Deploy generative AI models

This page provides guidance for deploying a generative AI model to an endpoint for online prediction.

Check the Model Garden

If the model is in Model Garden, you can deploy it by clicking Deploy (available for some models) or Open Notebook.

Go to Model Garden

Otherwise, you can do one of the following:

Serving predictions with NVIDIA NIM

NVIDIA Inference Microservices (NIM) are pre-trained and optimized AI models that are packaged as microservices. They're designed to simplify the deployment of high-performance, production-ready AI into applications.

NVIDIA NIM can be used together with Artifact Registry and Vertex AI Prediction to deploy generative AI models for online prediction.

Settings for custom containers

This section describes fields in your model's containerSpec that you may need to specify when importing generative AI models.

You can specify these fields by using the Vertex AI REST API or the gcloud ai models upload command. For more information, see Container-related API fields.

sharedMemorySizeMb

Some generative AI models require more shared memory. Shared memory is an Inter-process communication (IPC) mechanism that allows multiple processes to access and manipulate a common block of memory.

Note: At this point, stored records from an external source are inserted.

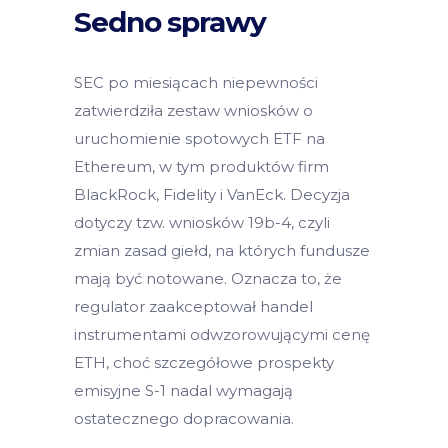
Sedno sprawy
SEC po miesiącach niepewności
zatwierdziła zestaw wniosków o
uruchomienie spotowych ETF na
Ethereum, w tym produktów firm
BlackRock, Fidelity i VanEck. Decyzja
dotyczy tzw. wniosków 19b-4, czyli
zmian zasad giełd, na których fundusze
mają być notowane. Oznacza to, że
regulator zaakceptował handel
instrumentami odwzorowującymi cenę
ETH, choć szczegółowe prospekty
emisyjne S-1 nadal wymagają
ostatecznego dopracowania.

The default shared memory size is 64MB.

Some model servers, such as vLLM or Nvidia Triton, use shared memory to cache internal data during model inferences. Without enough shared memory, some model servers cannot serve predictions for generative models. The amount of shared memory needed, if any, is an implementation detail of your container and model. Consult your model server documentation for guidelines.

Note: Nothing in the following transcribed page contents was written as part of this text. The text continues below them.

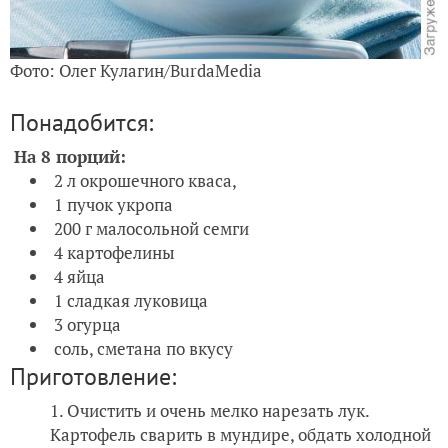
Фото: Олег Кулагин/BurdaMedia
Понадобится:
На 8 порций:
2 л окрошечного кваса,
1 пучок укропа
200 г малосольной семги
4 картофелины
4 яйца
1 сладкая луковица
3 огурца
соль, сметана по вкусу
Приготовление:
Очистить и очень мелко нарезать лук.
Картофель сварить в мундире, обдать холодной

Also, because shared memory can be used for cross GPU communication, using more shared memory can improve performance for accelerators without NVLink capabilities (for example, L4), if the model container requires communication across GPUs.

For information on how to specify a custom value for shared memory, see Container-related API fields.

startupProbe

A startup probe is an optional probe that is used to detect when the container has started. This probe is used to delay the health probe and liveness checks until the container has started, which helps prevent slow starting containers from getting shut down prematurely.

For more information, see Health checks.

healthProbe

The health probe checks whether a container is ready to accept traffic. If health probe is not provided, Vertex AI will use the default health checks which issues a HTTP request to the container's port and looks for a 200 OK response from the model server.

If your model server responds with 200 OK before the model is fully loaded, which is possible, especially for large models, then the health check will succeed prematurely and Vertex AI will route traffic to the container before it is ready.

In these cases, specify a custom health probe that succeeds only after the model is fully loaded and ready to accept traffic.

For more information, see Health checks.

Limitations

Consider the following limitations when deploying generative AI models:

  • Generative AI models can only be deployed to a single machine. Multi-host deployment isn't supported.
  • For very large models that don't fit in the largest supported vRAM, such as Llama 3.1 405B, we recommend quantizing them to fit.